*Work required*:
Would you transcribe the records word for word, please?
Given information section start
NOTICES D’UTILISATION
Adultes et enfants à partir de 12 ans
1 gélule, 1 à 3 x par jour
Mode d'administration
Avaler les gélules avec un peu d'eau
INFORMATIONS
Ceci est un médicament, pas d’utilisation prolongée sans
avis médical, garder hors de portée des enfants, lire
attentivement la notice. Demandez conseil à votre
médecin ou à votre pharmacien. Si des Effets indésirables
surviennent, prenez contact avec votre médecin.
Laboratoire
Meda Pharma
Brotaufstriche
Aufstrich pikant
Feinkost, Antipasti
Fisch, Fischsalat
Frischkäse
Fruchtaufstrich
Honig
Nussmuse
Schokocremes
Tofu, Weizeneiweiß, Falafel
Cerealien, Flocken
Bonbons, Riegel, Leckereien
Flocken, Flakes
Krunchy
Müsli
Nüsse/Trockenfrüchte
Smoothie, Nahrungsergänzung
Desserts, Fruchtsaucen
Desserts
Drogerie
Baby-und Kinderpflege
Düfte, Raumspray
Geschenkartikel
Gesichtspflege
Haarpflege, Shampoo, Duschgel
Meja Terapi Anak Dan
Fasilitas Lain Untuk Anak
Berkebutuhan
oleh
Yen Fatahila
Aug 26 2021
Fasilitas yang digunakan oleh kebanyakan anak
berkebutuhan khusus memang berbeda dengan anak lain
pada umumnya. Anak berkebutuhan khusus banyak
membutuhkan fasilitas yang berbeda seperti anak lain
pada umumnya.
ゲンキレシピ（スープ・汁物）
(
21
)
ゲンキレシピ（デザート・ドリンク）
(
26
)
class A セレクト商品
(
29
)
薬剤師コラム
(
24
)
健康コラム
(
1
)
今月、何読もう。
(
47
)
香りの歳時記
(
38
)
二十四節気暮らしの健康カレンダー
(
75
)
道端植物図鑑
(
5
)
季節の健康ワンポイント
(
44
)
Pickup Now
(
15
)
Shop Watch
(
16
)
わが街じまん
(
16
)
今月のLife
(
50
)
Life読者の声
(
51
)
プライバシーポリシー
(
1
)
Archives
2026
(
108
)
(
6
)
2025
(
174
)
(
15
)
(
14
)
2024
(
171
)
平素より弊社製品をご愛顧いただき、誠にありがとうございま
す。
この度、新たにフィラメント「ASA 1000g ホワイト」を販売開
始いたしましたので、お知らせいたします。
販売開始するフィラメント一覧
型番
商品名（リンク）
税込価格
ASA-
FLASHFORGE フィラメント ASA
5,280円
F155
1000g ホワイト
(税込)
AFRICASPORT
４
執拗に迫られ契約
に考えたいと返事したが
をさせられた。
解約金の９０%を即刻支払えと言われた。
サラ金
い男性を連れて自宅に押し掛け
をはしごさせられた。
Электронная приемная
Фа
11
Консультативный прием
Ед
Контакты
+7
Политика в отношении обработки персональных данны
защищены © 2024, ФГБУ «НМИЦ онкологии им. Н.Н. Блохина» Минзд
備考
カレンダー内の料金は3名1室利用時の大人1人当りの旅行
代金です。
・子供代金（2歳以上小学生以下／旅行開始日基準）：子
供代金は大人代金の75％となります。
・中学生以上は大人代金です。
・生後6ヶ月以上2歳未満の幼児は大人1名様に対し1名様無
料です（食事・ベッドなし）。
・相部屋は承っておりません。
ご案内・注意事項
Given information section end
*Exercise solution*:
NOTICES D’UTILISATION
Adultes et enfants à partir de 12 ans
1 gélule, 1 à 3 x par jour
Mode d'administration
Avaler les gélules avec un peu d'eau
INFORMATIONS
Ceci est un médicament, pas d’utilisation prolongée sans
avis médical, garder hors de portée des enfants, lire
attentivement la notice. Demandez conseil à votre
médecin ou à votre pharmacien. Si des Effets indésirables
surviennent, prenez contact avec votre médecin.
Laboratoire
Meda Pharma
Brotaufstriche
Aufstrich pikant
Feinkost, Antipasti
Fisch, Fischsalat
Frischkäse
Fruchtaufstrich
Honig
Nussmuse
Schokocremes
Tofu, Weizeneiweiß, Falafel
Cerealien, Flocken
Bonbons, Riegel, Leckereien
Flocken, Flakes
Krunchy
Müsli
Nüsse/Trockenfrüchte
Smoothie, Nahrungsergänzung
Desserts, Fruchtsaucen
Desserts
Drogerie
Baby-und Kinderpflege
Düfte, Raumspray
Geschenkartikel
Gesichtspflege
Haarpflege, Shampoo, Duschgel
Meja Terapi Anak Dan
Fasilitas Lain Untuk Anak
Berkebutuhan
oleh
Yen Fatahila
Aug 26 2021
Fasilitas yang digunakan oleh kebanyakan anak
berkebutuhan khusus memang berbeda dengan anak lain
pada umumnya. Anak berkebutuhan khusus banyak
membutuhkan fasilitas yang berbeda seperti anak lain
pada umumnya.
ゲンキレシピ（スープ・汁物）
(
21
)
ゲンキレシピ（デザート・ドリンク）
(
26
)
class A セレクト商品
(
29
)
薬剤師コラム
(
24
)
健康コラム
(
1
)
今月、何読もう。
(
47
)
香りの歳時記
(
38
)
二十四節気暮らしの健康カレンダー
(
75
)
道端植物図鑑
(
5
)
季節の健康ワンポイント
(
44
)
Pickup Now
(
15
)
Shop Watch
(
16
)
わが街じまん
(
16
)
今月のLife
(
50
)
Life読者の声
(
51
)
プライバシーポリシー
(
1
)
Archives
2026
(
108
)
(
6
)
2025
(
174
)
(
15
)
(
14
)
2024
(
171
)
平素より弊社製品をご愛顧いただき、誠にありがとうございま
す。
この度、新たにフィラメント「ASA 1000g ホワイト」を販売開
始いたしましたので、お知らせいたします。
販売開始するフィラメント一覧
型番
商品名（リンク）
税込価格
ASA-
FLASHFORGE フィラメント ASA
5,280円
F155
1000g ホワイト
(税込)
AFRICASPORT
４
執拗に迫られ契約
に考えたいと返事したが
をさせられた。
解約金の９０%を即刻支払えと言われた。
サラ金
い男性を連れて自宅に押し掛け
をはしごさせられた。
Электронная приемная
Фа
11
Консультативный прием
Ед
Контакты
+7
Политика в отношении обработки персональных данны
защищены © 2024, ФГБУ «НМИЦ онкологии им. Н.Н. Блохина» Минзд
備考
カレンダー内の料金は3名1室利用時の大人1人当りの旅行
代金です。
・子供代金（2歳以上小学生以下／旅行開始日基準）：子
供代金は大人代金の75％となります。
・中学生以上は大人代金です。
・生後6ヶ月以上2歳未満の幼児は大人1名様に対し1名様無
料です（食事・ベッドなし）。
・相部屋は承っておりません。
ご案内・注意事項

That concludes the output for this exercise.